Logical regression model, its own understanding of logic is equivalent to right and wrong, that is only 0, 1 of the case. This is what I saw in a great God, https://blog.csdn.net/zouxy09/article/details/20319673.
The logistic regression model is used to classify, and it is possible to know which factors are dominant so that an event can be predicted.
I downloaded from the internet a 2017 high school science one model transcripts, fuzzy names and schools, specific long such:
The last column is whether can over two, search the year two this line 480,sum>480 is 1, otherwise 0. A total of 10,002 data.
Step: 1, read the data.
2, the characteristics (influence factors) and results into a matrix form.
3, Import module Sklearn.linear_model under Randomizedlogisticregression, for instantiation.
4, through the Fit () training model.
5, through the Get_support () screening of effective features, is also the process of dimensionality reduction.

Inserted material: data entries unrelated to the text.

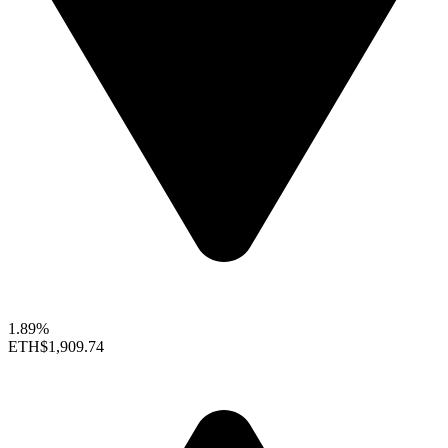
1.89%
ETH
$1,909.74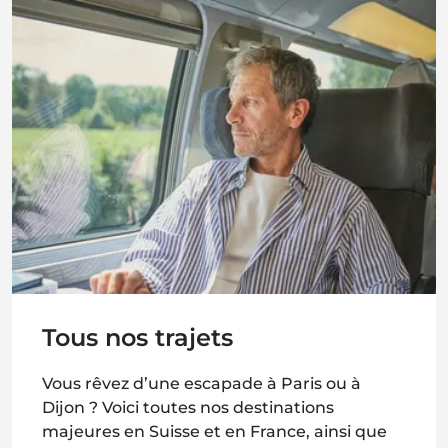
Tous nos trajets
Vous rêvez d’une escapade à Paris ou à
Dijon ? Voici toutes nos destinations
majeures en Suisse et en France, ainsi que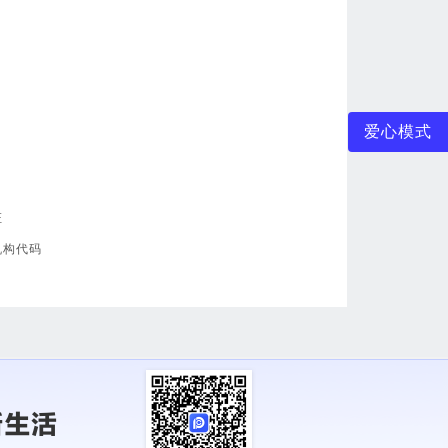
爱心模式
证
机构代码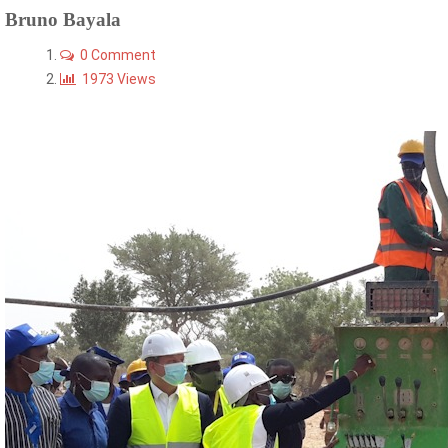
Bruno Bayala
0 Comment
1973 Views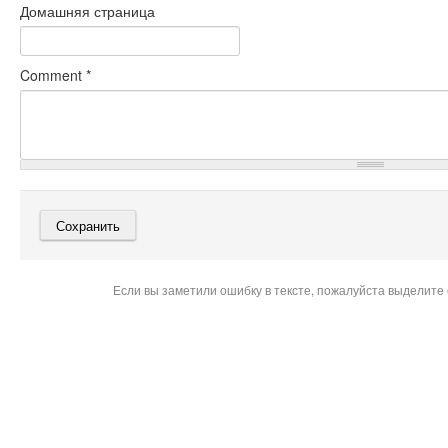
Домашняя страница
Comment
*
Если вы заметили ошибку в тексте, пожалуйста выделите 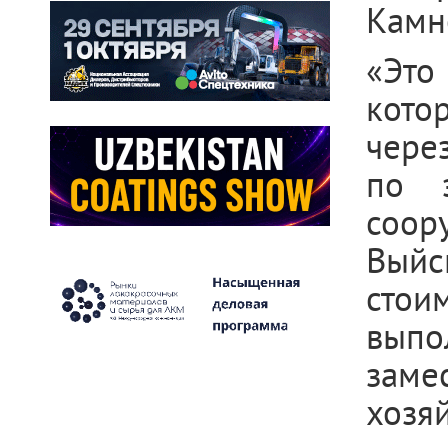
Камне
«Это
кото
чере
по з
соор
Выйс
стои
выпо
заме
хозяй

6, simplified model, training model.
Note that the sentence Y=dataf.iloc[:,7].as_matrix () cannot be written as Y=dataf.iloc[:,0:7].as_matrix (), which is a two-dimensional array, the former being a one-dimensional array, Otherwise, dataconversionwarning:a Column-vector y is passed when A 1d array is expected is present.
Code attached:
Import Pandas as PDA
Fname= "D:/xx/xx/2017yimo.xls"
Dataf=pda.read_excel (fname)
#数据框切片, turn into Matrix X=dataf.iloc[:,0:7].as_matrix ()
Y=dataf.iloc[:,7].as_matrix ()
From Sklearn.linear_model import logisticregression as LR
From Sklearn.linear_model import randomizedlogisticregression as RLR
R1=RLR ()
R1.fit (X,y)
R1.get_support (Indices=true)
Print (Dataf.columns[r1.get_support (indices=true)])
T=dataf[dataf.columns[r1.get_support (indices=true)]].as_matrix ()
R2=LR ()
R2.fit (T,y)
Print ("End of Training")
Print ("model correct rate:" +str (R2.score (t,y))
Because the amount of data is OK, so the correct rate is still very high.